▸ **What you have to do**
Please copy each line of the data that includes the string "building".
[Start of section]
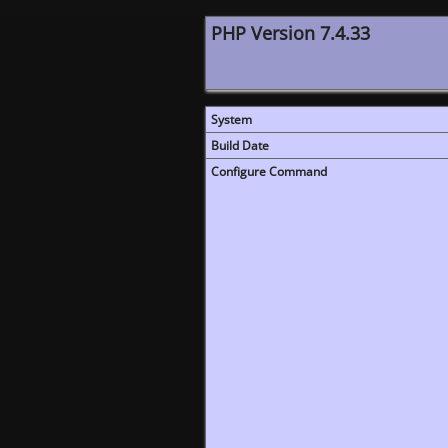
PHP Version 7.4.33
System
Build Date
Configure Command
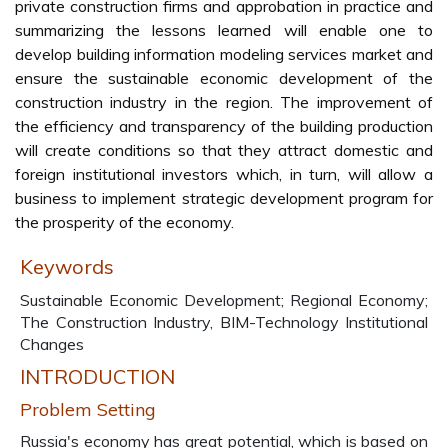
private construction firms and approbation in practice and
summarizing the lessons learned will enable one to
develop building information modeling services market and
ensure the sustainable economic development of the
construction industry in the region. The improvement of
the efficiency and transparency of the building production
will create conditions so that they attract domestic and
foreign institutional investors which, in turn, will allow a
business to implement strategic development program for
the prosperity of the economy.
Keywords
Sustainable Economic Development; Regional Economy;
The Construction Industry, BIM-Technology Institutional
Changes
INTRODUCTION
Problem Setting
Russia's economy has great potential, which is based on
[End of section]
[Start of section]
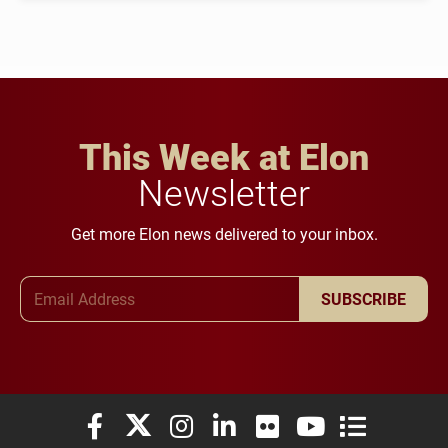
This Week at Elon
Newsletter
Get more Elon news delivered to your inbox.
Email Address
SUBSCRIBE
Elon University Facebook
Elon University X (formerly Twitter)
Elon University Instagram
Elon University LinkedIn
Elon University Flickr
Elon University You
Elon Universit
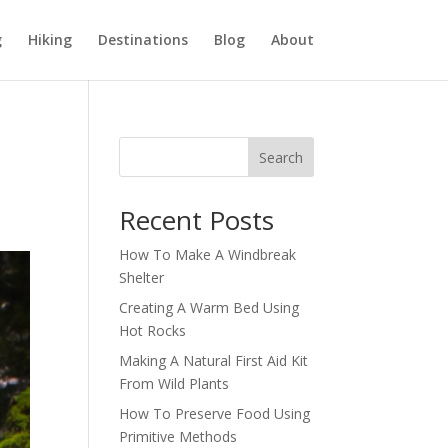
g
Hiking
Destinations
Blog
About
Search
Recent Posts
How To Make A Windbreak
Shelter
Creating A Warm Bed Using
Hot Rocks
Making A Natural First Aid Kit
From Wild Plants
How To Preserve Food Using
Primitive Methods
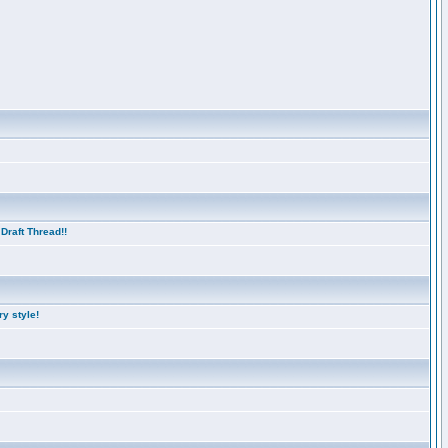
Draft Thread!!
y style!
[End of section]
▸ **Written answer**
develop building information modeling services market and
the efficiency and transparency of the building production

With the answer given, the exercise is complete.